Nope parts are very easy to come by. Mercury took them over at some point and most of the parts are the same as a lot of Mercury models.


----------



## pappastratos (Oct 9, 2007)

I have to hop in on this one, trophy boat, some are ok, before we smash them too bad, I am a sucker for a project. I looked at a nice pathfinder bay boat, it was nice except for 1 thing, the bow was breaking off. Had large cracks all the way to the cap where the hull turned started to straighten out on each side. I had a wellcraft that was less than 10 yrs old that was pretty bad. Saw a Mako that the stringer separated from the hull & water had beat a hole the size of a football in the hull. Just check for cracks all over the hull, soft floors & transom. Expect some type of electrical issue, light not working, bilge pump,,etc. Plenty of boats for sale, I drove 575 miles 1 way to get my current boat,,,


----------



## lsucole (May 7, 2009)

The Trophy line was Bayliners entry into the saltwater market after Brunswick bought out Bayliner/Force ( Force had been created when Bayliner bought out Chrysler Outboard). The center console Trophy's were actually made by the old VIP boat company in Vivian, Louisiana. They were actually a mid level boat with a great hull design. The Force motors were thirsty,, ( not loop charged), smoky, cold natured, but very reliable !


----------



## chad403 (Apr 20, 2008)

Sorry if I was insulting. I guess my statement should have read. I would purchase a boat of much better qaulity that has proven the test of time and do a possible repower. Boston whaler, Grady white, Scout, edgewater, hydrasport, pursuit, etc.


----------



## NoMoSurf (Oct 2, 2007)

chad403 said:


> Sorry if I was insulting. I guess my statement should have read. I would purchase a boat of much better qaulity that has proven the test of time and do a possible repower. Boston whaler, Grady white, Scout, edgewater, hydrasport, pursuit, etc.


Boston Whaler and Edgewater? Even with the horrendous water intrusion problems? My buddy has an Edgewater that is full of water right now... It is pretty much what convinced me to not buy a fiberglass boat. Not in the market any more.
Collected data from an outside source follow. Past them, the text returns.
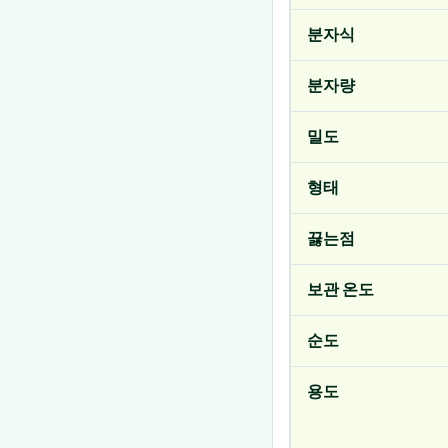
분자식
분자량
밀도
형태
끓는점
보관 온도
순도
용도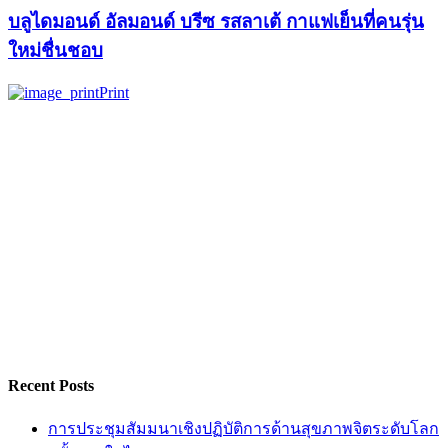
บลูไดมอนด์ อัลมอนด์ บรีซ รสลาเต้ กาแฟเย็นที่คนรุ่น
ใหม่ชื่นชอบ
Print
Recent Posts
การประชุมสัมมนาเชิงปฏิบัติการด้านสุขภาพจิตระดับโลก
I just cant find a boat worth having in my price range...

Back to Surf Fishing...


----------



## fish2day (Apr 9, 2011)

I picked up a 1996 Trophy 1903 CC/ Mercury 115 Offshore, out of a backyard that had been trailered for about 15 months. I had to do some re-wiring to the Bilge Pumps and lights, so the wiring appears to be less than desirable. The Hull design is very good and handles rough water well. The Mercury has ran great. I would buy one of these boats anytime if the price is within budget. I have owned several boats other than this and have a 23' offshore with twin Suzuki's now, and they will all cost you money. 
Alot of these opinions about Trophy boats are rumors from people that have never been owners. I see those considered to be the best in the shop, in storage and costing money to the owner on a regular basis. 
Inspect the boat before buying and have a good idea what you are purchasing, then you can make an educating decision regardless of who made the boat. Hope this helps.


----------



## chad403 (Apr 20, 2008)

O stupid me edgewater and whaler are crap too.......


----------



## NoMoSurf (Oct 2, 2007)

chad403 said:


> O stupid me edgewater and whaler are crap too.......
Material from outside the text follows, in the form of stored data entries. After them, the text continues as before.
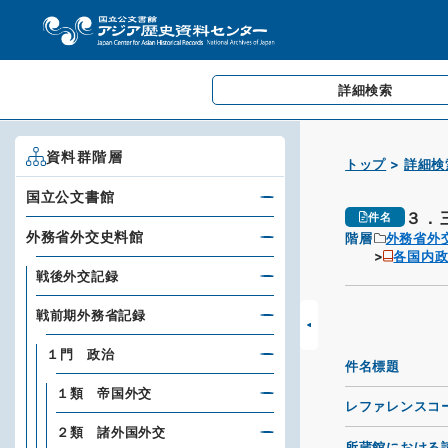
詳細検索
資料群階層
トップ
詳細検
国立公文書館
３．
件名
外務省外交史料館
階層
外務省外
各国内政
戦後外交記録
戦前期外務省記録
１門 政治
件名標題
１類 帝国外交
レファレンスコ
２類 諸外国外交
所蔵館における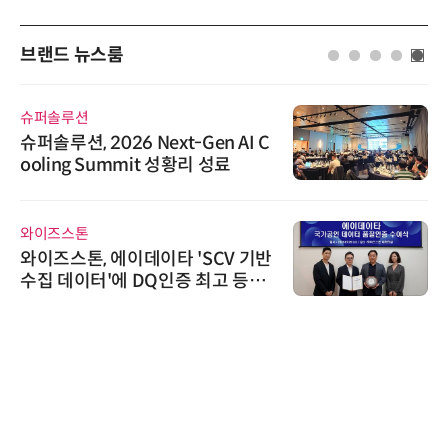
브랜드 뉴스룸
슈퍼솔루션
슈퍼솔루션, 2026 Next-Gen AI C
ooling Summit 성황리 성료
와이즈스톤
와이즈스톤, 에이데이타 'SCV 기반
수집 데이터'에 DQ인증 최고 등급
수여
I just found it odd that you criticized Trophy as being an inferior boat, but did not cite any particular reason that you felt this way, yet you would buy a Boston Whaler or an Edgewater that have widely documented problems with water intrusion into the foam. I would say that a boat that is at or over it's weight limit before you even put any people on it is an inferior boat. Great when new, but not so much when 10 years have gone by.


----------



## NoMoSurf (Oct 2, 2007)

It's a moot point anyway... I'm out of the boat market.

I'm gonna sell both of the ones that I have now and just but an old aluminum boat.


----------



## chad403 (Apr 20, 2008)

Ok.......


----------



## bcahn (Jan 10, 2013)

Force is junk!


----------



## Stoker1 (Feb 17, 2014)

for a cheap no frills motor, I'd look into a Tohatsu or Nissan. Never owned one, but wouldn't think twice as long as its not saltwater abused and in decent shape.


----------



## drifterfisher (Oct 9, 2009)

NoMoSurf said:


> I'm gonna sell both of the ones that I have now and just but an old aluminum boat.



I love my old 1972 Lowe Line aluminum boat. Yes it rides rough in chop, but after hundreds if not thousands of trips it stays dry inside. Yes its riveted. And it has an Evinrude. I also ran a Tohatsu for several years.


----------